Box-Grained Reranking Matching for Multi-Camera Multi-Target Tracking

This project hosts the code of team28 for NVIDIA AI City Challenge 2022 Track 1, City-Scale Multi-Camera Vehicle Tracking. More details can be found in our paper: Box-Grained Reranking Matching for Multi-Camera Multi-Target Tracking

Our system obtains the IDF1 at 0.8486 in the public leaderboard, which win the first place in the Track1 test set of NVIDIA AI City Challenge 2022.

Installation

This project is implemented with Python3.6+, Paddle, PaddleDetection.

Data Preparation

If you want to reproduce our results on the leaderboard of track1. You can download the prepared data below and put them under the corresponding folders.

  • Detection

    • Please download the annotation files, pretrained model and best model from this link (The password is naif)
    • Extract the annotation files under DET/swin-transformer-object-detection/data/annotations
    • Extract the pretrained model under DET/swin-transformer-object-detection/pretrain_model
    • Extract the best model under DET/swin-transformer-object-detection/pth
  • REID

    • Please download the train data, model and detection results from this link (The password is 8738)
    • Extract the real train data under REID/carreid-dynamic-aic22/dataset/train_imgs
    • Extract the synthetic train data under REID/carreid-dynamic-aic22/dataset/syn
    • Extract the detection results under REID/carreid-dynamic-aic22/dataset/crop_test_det_2666_89
    • Extract the model files under REID/carreid-dynamic-aic22/output/
  • Tracking

    • Please download the extracted images of test set by ffmpeg from this link (The password is raw1) and extract it under SCMT/dataset/.
    SCMT/dataset/CityFlowV2/AICITY/test/
    ├── c041
     ├── img1
       ├── 0001.jpg
       ├── 0002.jpg
       ...
     ├── seqinfo.ini
    ├── c042
    ├── c043
    ├── c044
    ├── c045
    ├── c046
    
    • Please download the detection results and ReID features from this link (The password is 56q2) and extract it under SCMT/dataspace/AICITY_test/.
    SCMT/dataspace/AICITY_test/
    ├── aic22_1_test_infer_v2_Convnext.pkl
    ├── aic22_1_test_infer_v2_HR48_eps.pkl
    ├── aic22_1_test_infer_v2_R50.pkl
    ├── aic22_1_test_infer_v2_Res2Net200.pkl
    ├── aic22_1_test_infer_v2_ResNext101.pkl
    ├── gen_detection_feat.py
    
  • Matching

    • Please download the tracking results, ReID features , and truncation rates from this link (The password is 0vcw) and extract it under ICA/data/. All files are listed below.
    ICA/data/scmt/
    ├── c04*.pkl # ReID features. * indicates 1 to 6
    ├── c04*.txt # Tracking results. * indicates 1 to 6
    ├── c04*_truncation.pkl # truncation rates. * indicates 1 to 6
    

Run our system

  • Detection

    1. Generate train/val images: Run python vid2img_recursive_std.py in the DET/Swin-Transformer-Object-Detection/data/track1 folder to generate train/val images for detection.
    2. Train detection model: You should first install torch==1.9 in your environment and use our config files provided in the Data Preparation as the detection configs, then run train.sh in the DET/Swin-Transformer-Object-Detection/ folder to train the detection model.
    3. Test detection model: Run test.sh in the DET/Swin-Transformer-Object-Detection/ folder to get the detection results of test set.
  • ReID

    1. Train ReID model: Please put all required files in the right place as described inthe Data Preparation.

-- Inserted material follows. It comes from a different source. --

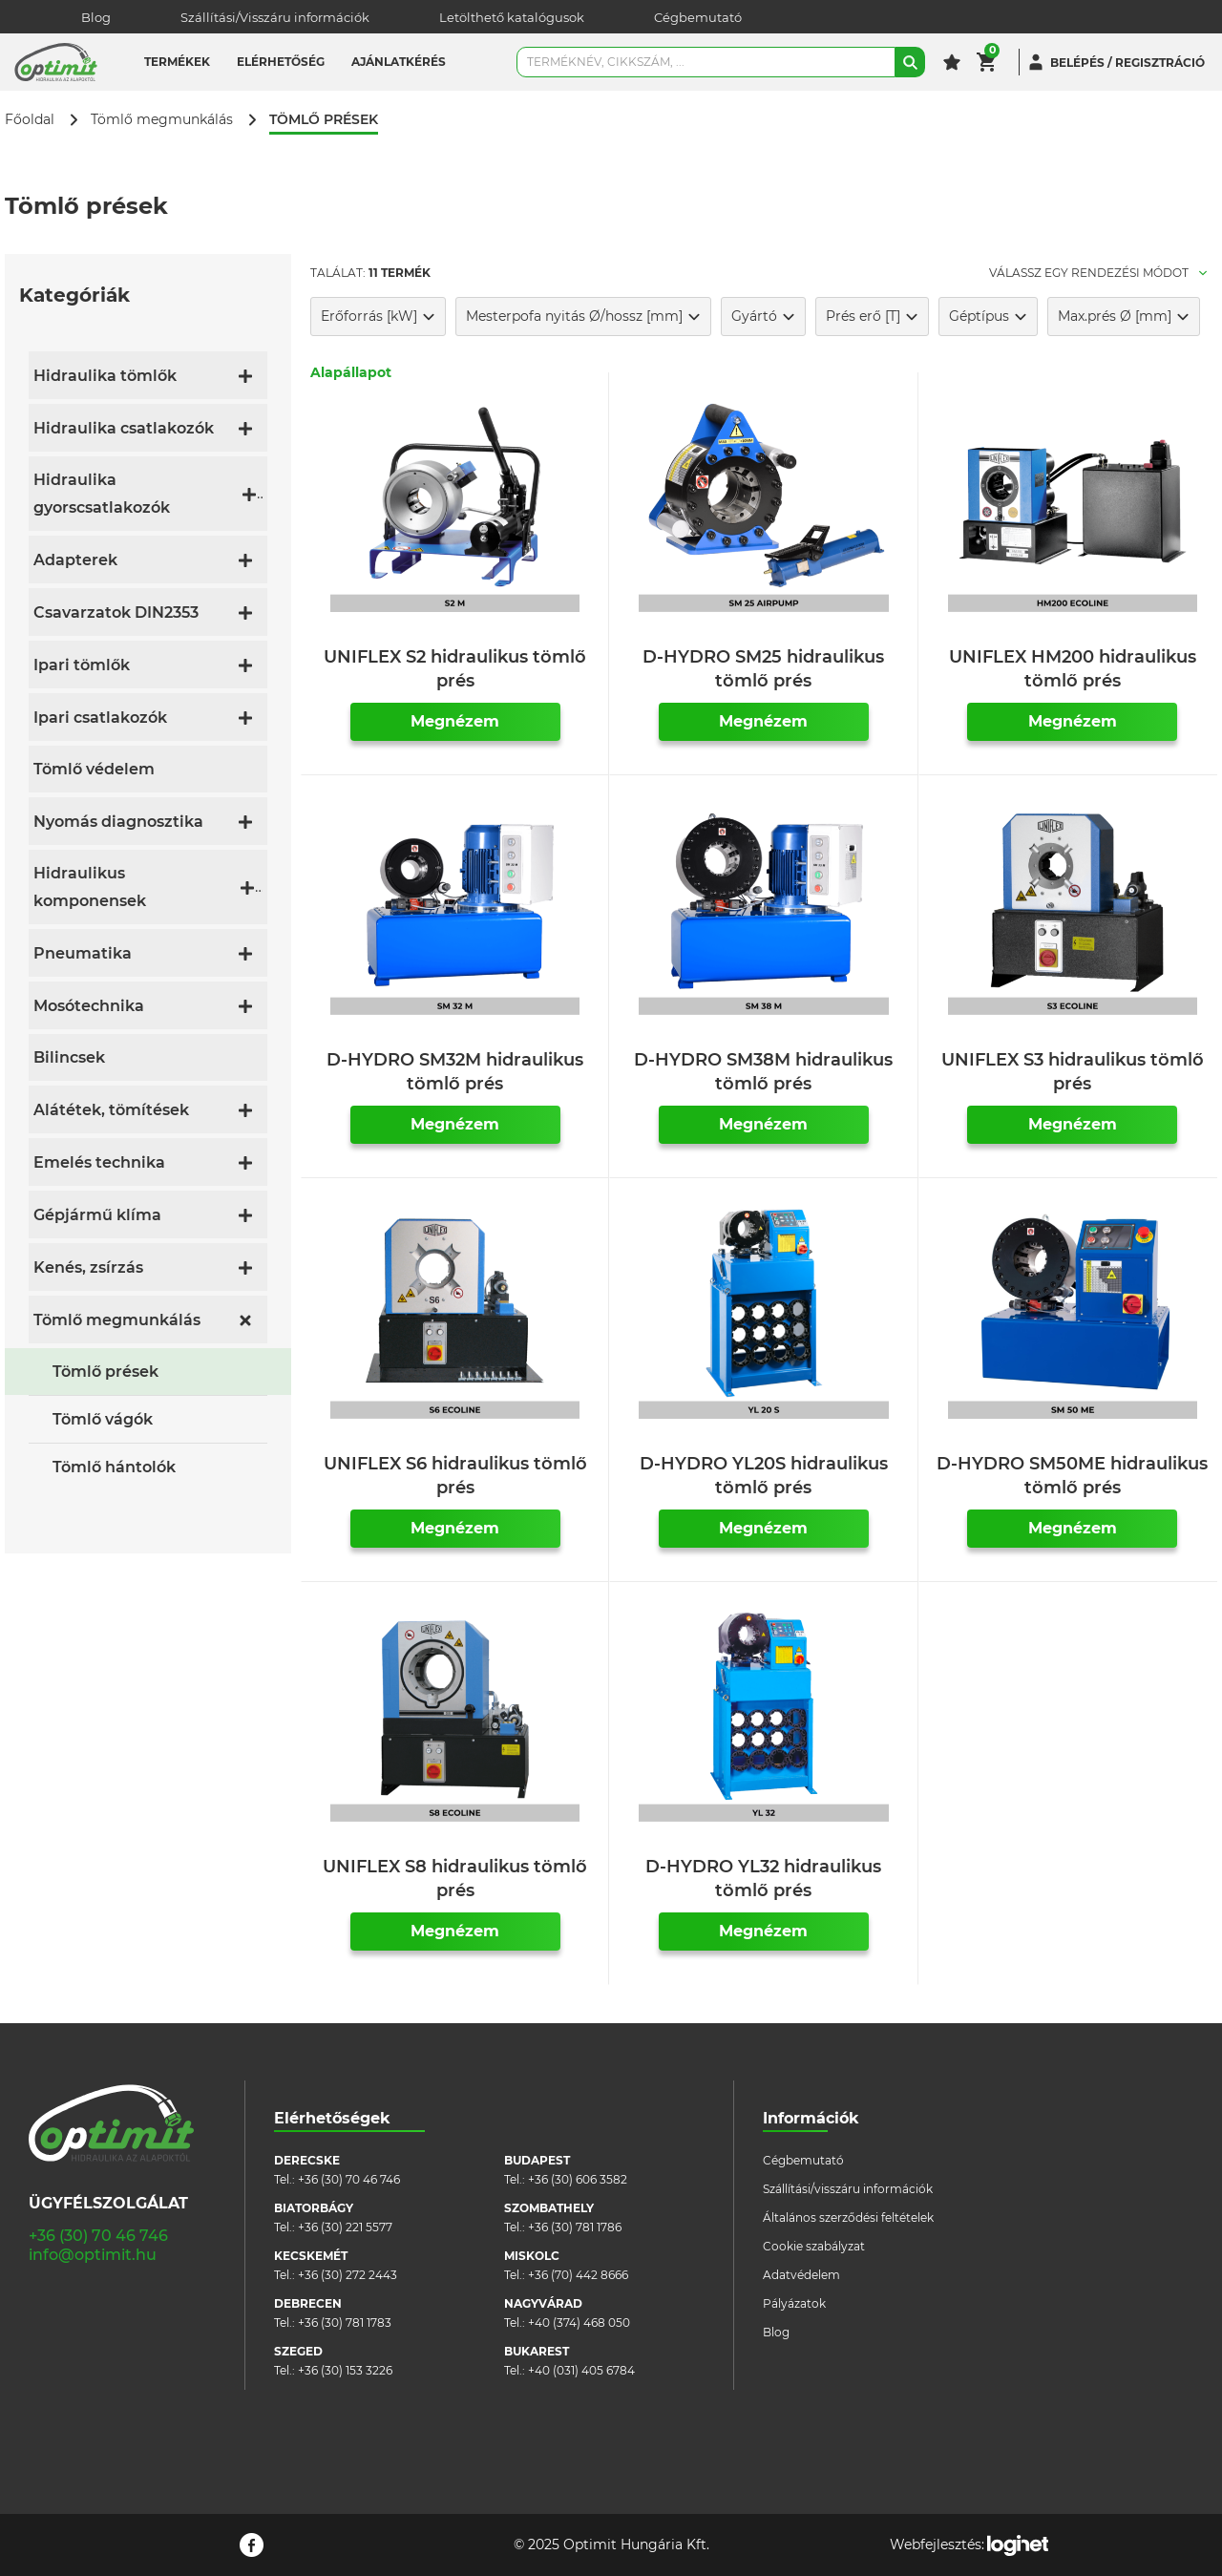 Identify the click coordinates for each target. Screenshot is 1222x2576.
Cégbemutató (698, 17)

Then just run train.sh in the REID/carreid-dynamic-aic22/ folder to train the ReID model.
    2. Test ReID model: Run eval.sh in the REID/carreid-dynamic-aic22/ folder to generate the ReID results for test set. After run ”eval.sh“, two pickle files such as “query_features.pkl” and “gallery_features.pkl” can be obtained. “gallery_features.pkl” contains the real REID features in dictionary form. The key of the dictionary indicates the name of the input image, and the value indicates the corresponding REID feature.
  • Tracking

    After you put all provided data in the right place from the Data Preparation, you will get the tracking results by runing

cd SCMT/dataspace/AICITY_test
python gen_detection_feat.py
cd ../..

python run_aicty.py AICITY test --dir_save $SAVE_DIR
python stat_occlusion_scmt.py $SAVE_DIR

        The SCMT tracking results will be generated in the specified SAVE_DIR. Make sure the SAVE_DIR exists.

  • Matching

    Please follow the Data Preparation to put the tracking results and ReID features in the right place and run run.sh in the matching folder to get the final matching result.